En Plevna antes del ataque, 1881.

En sus observaciones logra trasmitir la atmósfera sombría de las jornadas bélicas pintadas por Vereschaguin, la presencia de los muertos y heridos, los soldados exhaustos tras la batalla: “0 después del combate, pintará, con sangre acabada de derramar, los heridos de bruces, encuclillados, enroscados, moribundos. El centinela, de capote gris, tiene la cara deshecha. Un general, con la cabeza baja, como quien va a recibir la hostia de la muerte, está, casaca al hombro, a los pies del que acaba de expirar, con el rostro como barro. Otro muerto también, encogidas las piernas, y los brazos abiertos, se ríe, con la cara verde. Este alza con cuidado, como a un amigo, la pierna en tablillas. Ese se sujeta el brazo que le pende. Aquél aprieta los labios, al tratar en vano de levantarse entre mochilas, cantinas y fusiles rotos. Entre los muertos y heridos otros fuman. Un oficial, como para animar el cuadro frío, habla al paso con una cantinera. En la tienda repleta, un herido pide en vano entrada. Uno vuelve hacia atrás la cara sin ojos. La serranía, amarilla; el cielo, lanudo. Y el corazón no se conmueve ante aquella pintura de pensamiento compuesta como para aleccionar, porque la calma visible del artista, la madera de aquellos cuerpos, la mudez de aquel cuadro, donde falta la agitación de la agonía y la dignidad de la muerte, contrastan con un tema que pide miradas que desgarran, cuerpos que se hundan al abandonar el espíritu, líneas rotas y crespas, escorzos fugaces y violentos, y un aparente desorden de método que realce y contribuya al del asunto”.

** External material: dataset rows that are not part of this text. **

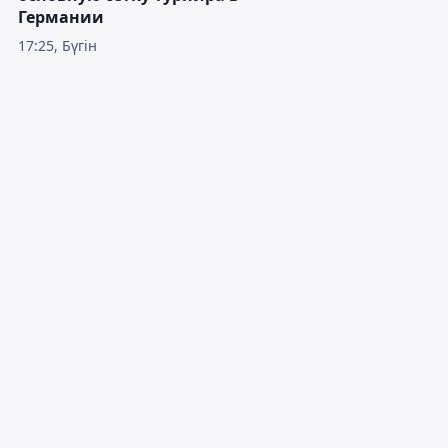
Германии
17:25, Бүгін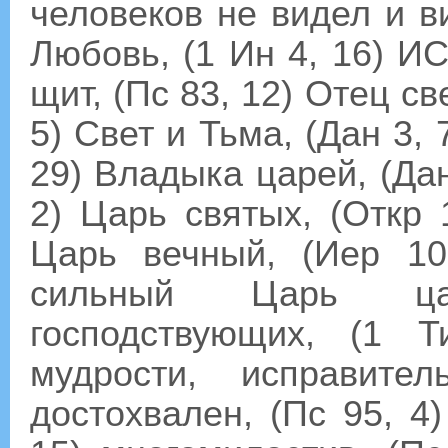
человеков не видел и ви
Любовь, (1 Ин 4, 16) И
щит, (Пс 83, 12) Отец све
5) Свет и Тьма, (Дан 3,
29) Владыка царей, (Дан
2) Царь святых, (Откр 
Царь вечный, (Иер 1
сильный Царь ца
господствующих, (1 
мудрости, исправите
достохвален, (Пс 95, 4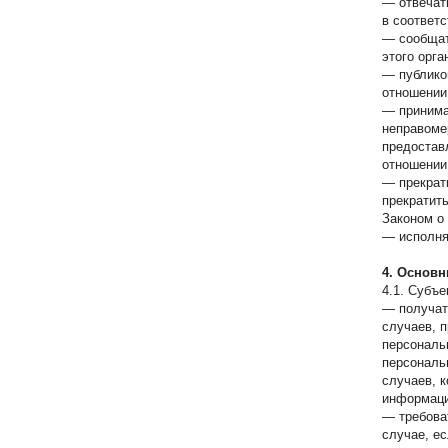
— отвечат
в соответ
— сообщат
этого орг
— публико
отношении
— принима
неправомер
предостав
отношении
— прекрат
прекратит
Законом о
— исполня
4. Основн
4.1. Субъ
— получат
случаев, 
персональ
персональ
случаев, 
информаци
— требова
случае, е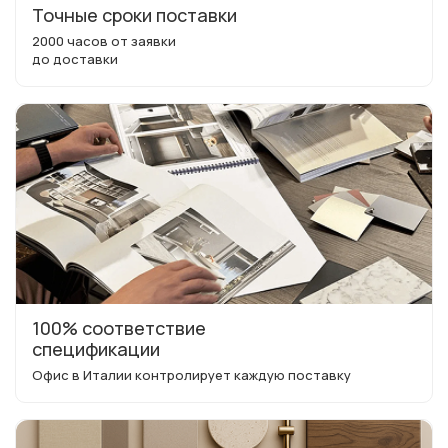
Точные сроки поставки
2000 часов от заявки
до доставки
100% соответствие
спецификации
Офис в Италии контролирует каждую поставку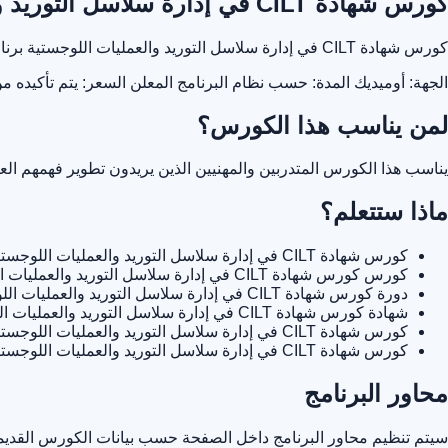
كورس شهادة CILT في إدارة سلاسل التوريد والعمليات اللوجستية
كورس شهادة CILT في إدارة سلاسل التوريد والعمليات اللوجستية برنامج تدريبي من أوميديك يساعدك على تطوير مهاراتك المهنية وفهم الموضوع بشكل عملي من خلال محتوى تدريبي منظم.
الجهة: أوميديك
المدة: حسب نظام البرنامج المعلن
السعر: يتم تأكيده م
لمن يناسب هذا الكورس؟
يناسب هذا الكورس المتدربين والمهنيين الذين يريدون تطوير فهمهم ا
ماذا ستتعلم؟
كورس شهادة CILT في إدارة سلاسل التوريد والعمليات اللوجستية
كورس كورس شهادة CILT في إدارة سلاسل التوريد والعمليات اللوجستية
دورة كورس شهادة CILT في إدارة سلاسل التوريد والعمليات اللوجستية
شهادة كورس شهادة CILT في إدارة سلاسل التوريد والعمليات اللوجستية
كورس شهادة CILT في إدارة سلاسل التوريد والعمليات اللوجستية أوميديك
كورس شهادة CILT في إدارة سلاسل التوريد والعمليات اللوجستية في مصر
محاور البرنامج
سيتم تنظيم محاور البرنامج داخل الصفحة حسب بيانات الكورس القديمة 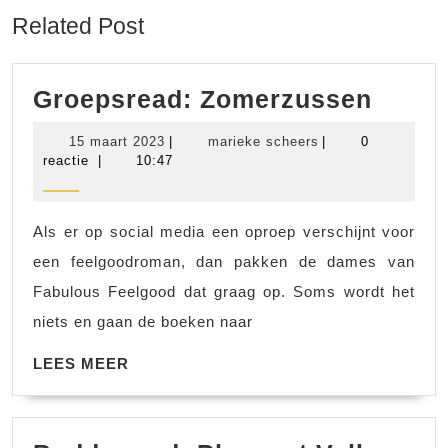
Related Post
Groep
Groepsread: Zomerzussen
Zome
15
marieke
15 maart 2023
|
marieke scheers
|
0
maart
scheers
reactie
|
10:47
2023
Als er op social media een oproep verschijnt voor
een feelgoodroman, dan pakken de dames van
Fabulous Feelgood dat graag op. Soms wordt het
niets en gaan de boeken naar
LEES
LEES MEER
MEER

Puesto de socorro en Plevna después del ataque, 1881.

Martí expresa su admiración por los cuadros bíblicos del pintor, muchos de los cuales evocan sus escenas, y aprovecha para preguntarse: “¿Qué es la religión, más que historia? Vereschaguin, insiste Martí, los entiende y los pinta como hombres.

“Y acaso sería, a no haberse quedado como en boceto, uno de los cuadros más notables de nuestra época, por lo franco de la concepción, y la habilidad con que por el contraste natural con lo que le rodea resalta en Jesús el alma sublime, aquel de Vereschaguin en que pinta la familia de José, en un patio pobre, con el padre y su aprendiz ensamblando por un lado, y María saciando a sus pechos el hambre de su recién nacido, con otro hijo al pie, y uno que viene deshecho en lágrimas, el brazo a los ojos, en tanto que de codos en tierra, dos más, ya en sus diez años, hablan de cosas no más graves que trompos y boliches; sobre la cabeza de María se seca, al aire, el lavado de la casa; con el gallo a la cola comen al pie de la escalera de piedra las gallinas, y en los peldaños de abajo, de modo que parece más alto que todos los demás, Jesús lee”.

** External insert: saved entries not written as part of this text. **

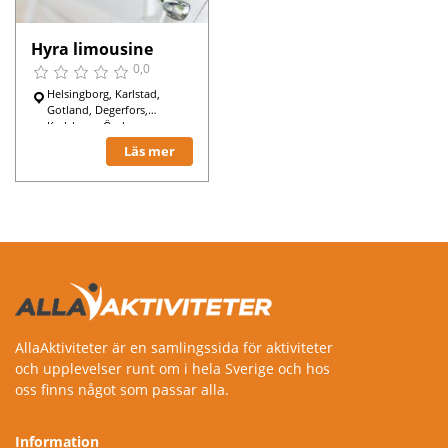
Hyra limousine
0,0
Helsingborg, Karlstad,
Gotland, Degerfors,
Karlskoga, Örebro,
Läs mer
AllaAktiviteter är en samlingssida för aktiviteter
och upplevelser runt om i hela Sverige och hos
oss finns något som passar alla.
Information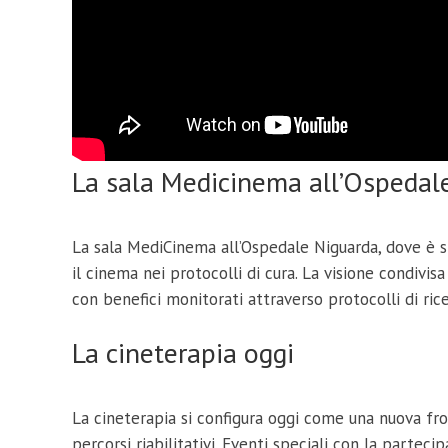
La sala Medicinema all’Ospedal
La sala MediCinema all’Ospedale Niguarda, dove è st
il cinema nei protocolli di cura. La visione condivi
con benefici monitorati attraverso protocolli di rice
La cineterapia oggi
La cineterapia si configura oggi come una nuova fro
percorsi riabilitativi. Eventi speciali con la parteci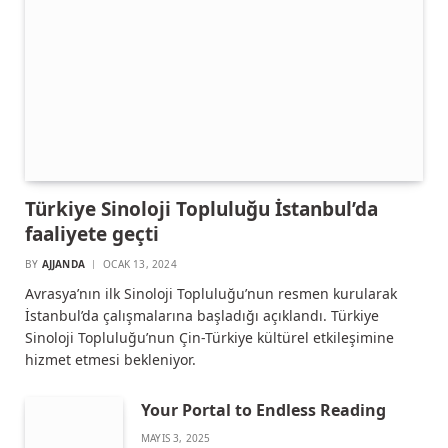
Türkiye Sinoloji Topluluğu İstanbul’da
faaliyete geçti
BY
AJJANDA
OCAK 13, 2024
Avrasya’nın ilk Sinoloji Topluluğu’nun resmen kurularak
İstanbul’da çalışmalarına başladığı açıklandı. Türkiye
Sinoloji Topluluğu’nun Çin-Türkiye kültürel etkileşimine
hizmet etmesi bekleniyor.
Your Portal to Endless Reading
MAYIS 3, 2025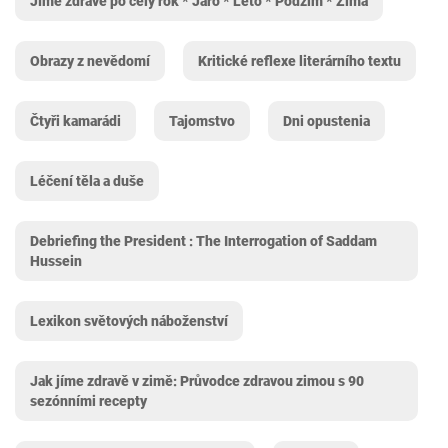
Jíme zdravě po celý rok * Jaro * Léto * Podzim * Zima
Obrazy z nevědomí
Kritické reflexe literárního textu
Čtyři kamarádi
Tajomstvo
Dni opustenia
Léčení těla a duše
Debriefing the President : The Interrogation of Saddam
Hussein
Lexikon světových náboženství
Jak jíme zdravě v zimě: Průvodce zdravou zimou s 90
sezónními recepty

La sagrada familia, 1884-1885.

Martí fue un catador intuitivo de la esencia de los cuadros de Vereschaguin y, en cierta medida, los describió. En la crónica sobre la exhibición, son varias las frases en las cuales Martí destaca su admiración por el tratamiento pictórico que da el ruso a la naturaleza y a las escenas vistas en su peregrinar curioso por tierras lejanas a la suya, porque el pintor, afirma: “Va a Palestina en busca de color, y pintará en cuadros que parecen joyeros desde las tumbas de Hebrón, cuyo populacho le tira piedras, para que no profane el reposo de Abraham, hasta los ermitaños trogloditas que entre sapos y áspides viven tallando cruces como harapos y liendres de la religión vencida en las cuevas del Jordán avieso. Copia un edificio de fama; y arrostrará peligros, obstáculos, largas travesías para copiar los mausoleos, los palacios, las mezquitas rivales”.

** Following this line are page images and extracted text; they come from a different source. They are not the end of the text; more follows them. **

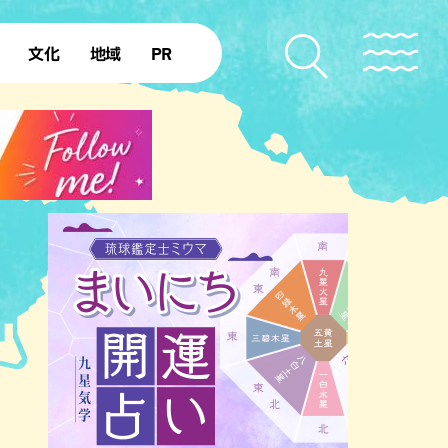
文化
地域
PR
復帰50年
本島北部
本島中部
本島南部
先島諸島
北部離島
南部離島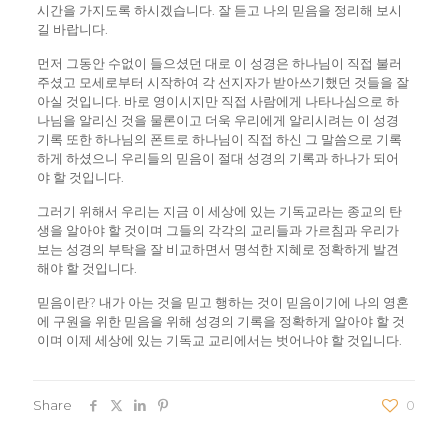
시간을 가지도록 하시겠습니다. 잘 듣고 나의 믿음을 정리해 보시
길 바랍니다.
먼저 그동안 수없이 들으셨던 대로 이 성경은 하나님이 직접 불러
주셨고 모세로부터 시작하여 각 선지자가 받아쓰기했던 것들을 잘
아실 것입니다. 바로 영이시지만 직접 사람에게 나타나심으로 하
나님을 알리신 것을 물론이고 더욱 우리에게 알리시려는 이 성경
기록 또한 하나님의 폰트로 하나님이 직접 하신 그 말씀으로 기록
하게 하셨으니 우리들의 믿음이 절대 성경의 기록과 하나가 되어
야 할 것입니다.
그러기 위해서 우리는 지금 이 세상에 있는 기독교라는 종교의 탄
생을 알아야 할 것이며 그들의 각각의 교리들과 가르침과 우리가
보는 성경의 부탁을 잘 비교하면서 명석한 지혜로 정확하게 발견
해야 할 것입니다.
믿음이란? 내가 아는 것을 믿고 행하는 것이 믿음이기에 나의 영혼
에 구원을 위한 믿음을 위해 성경의 기록을 정확하게 알아야 할 것
이며 이제 세상에 있는 기독교 교리에서는 벗어나야 할 것입니다.
Share
0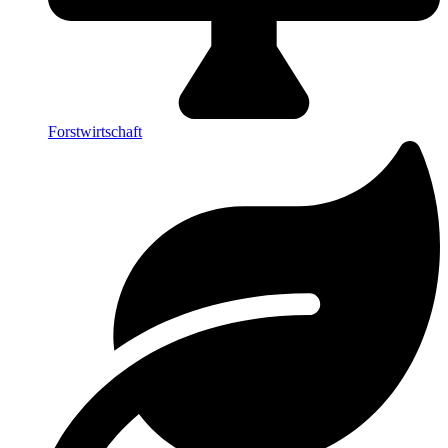
Forstwirtschaft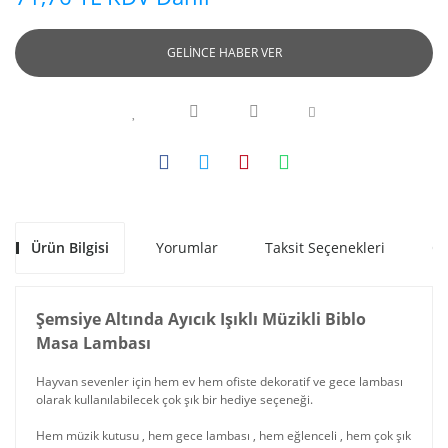
GELİNCE HABER VER
Ürün Bilgisi
Yorumlar
Taksit Seçenekleri
Ön
Şemsiye Altında Ayıcık Işıklı Müzikli Biblo
Masa Lambası
Hayvan sevenler için hem ev hem ofiste dekoratif ve gece lambası
olarak kullanılabilecek çok şık bir hediye seçeneği.
Hem müzik kutusu , hem gece lambası , hem eğlenceli , hem çok şık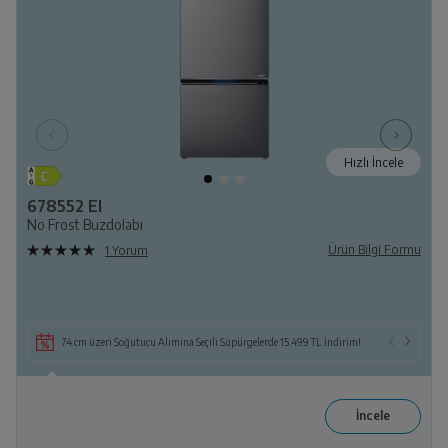
Hızlı İncele
678552 EI
No Frost Buzdolabı
Ürün Bilgi Formu
1 Yorum
74 cm üzeri Soğutucu Alımına Seçili Süpürgelerde 15.499 TL İndirim!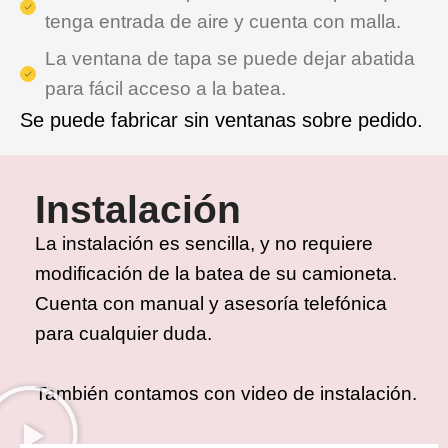
tenga entrada de aire y cuenta con malla.
La ventana de tapa se puede dejar abatida
para fácil acceso a la batea.
Se puede fabricar sin ventanas sobre pedido.
Instalación
La instalación es sencilla, y no requiere
modificación de la batea de su camioneta.
Cuenta con manual y asesoría telefónica
para cualquier duda.
También contamos con video de instalación.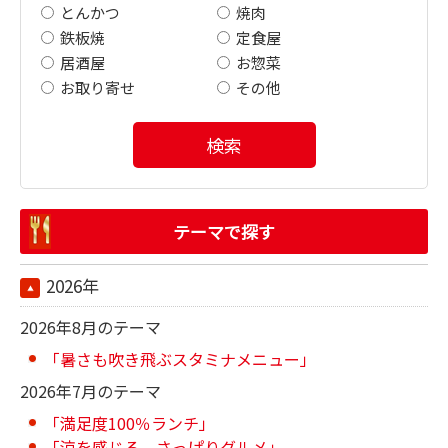
とんかつ
焼肉
鉄板焼
定食屋
居酒屋
お惣菜
お取り寄せ
その他
検索
テーマで探す
2026年
2026年8月のテーマ
「暑さも吹き飛ぶスタミナメニュー」
2026年7月のテーマ
「満足度100％ランチ」
「涼を感じる さっぱりグルメ」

En Jerusalén. La Pared de Salomón, 1885.

Demuestra Martí en su artículo la profundidad de sus observaciones, y la absoluta comprensión del mensaje de las obras de Vereschaguin cuando expresa: “Así corona la luz a los artistas fieles, adoloridos por la carencia de ideal amable en estos tiempos de muda, que, a despecho de escuelas y gramáticas, ponen su caballete al sol, y hallan en la naturaleza, consoladora como los claros del amanecer, la paz y la epopeya que parecen pérdidas para el alma. Como con puñales pinta Vereschaguin sus retratos, como con zafiro desleído hasta dar deseos de morir en él, pinta el mar samaritano…”. “Esa es la pintura deseada, la pintura al sol, sin ardides de sombra y de barniz. Esos son los tonos francos y firmes de la naturaleza, sostenida con aliento épico, con mano de domador, en una tela que va de pared a pared, y nos hace saludar y pestañear. Es el color fresco, el color sin brillo de la verdad, el color seco de los objetos al aire libre, y no eso de academias retórico y meloso; del corazón no ha de sacarse el fuego, y poner donde él un libro. El pensamiento dirige: escoge y aconseja; pero el arte viene, soberbio y asolador, de las regiones indómitas donde se siente. Grande es asir la luz, pero de modo que encienda la del alma”.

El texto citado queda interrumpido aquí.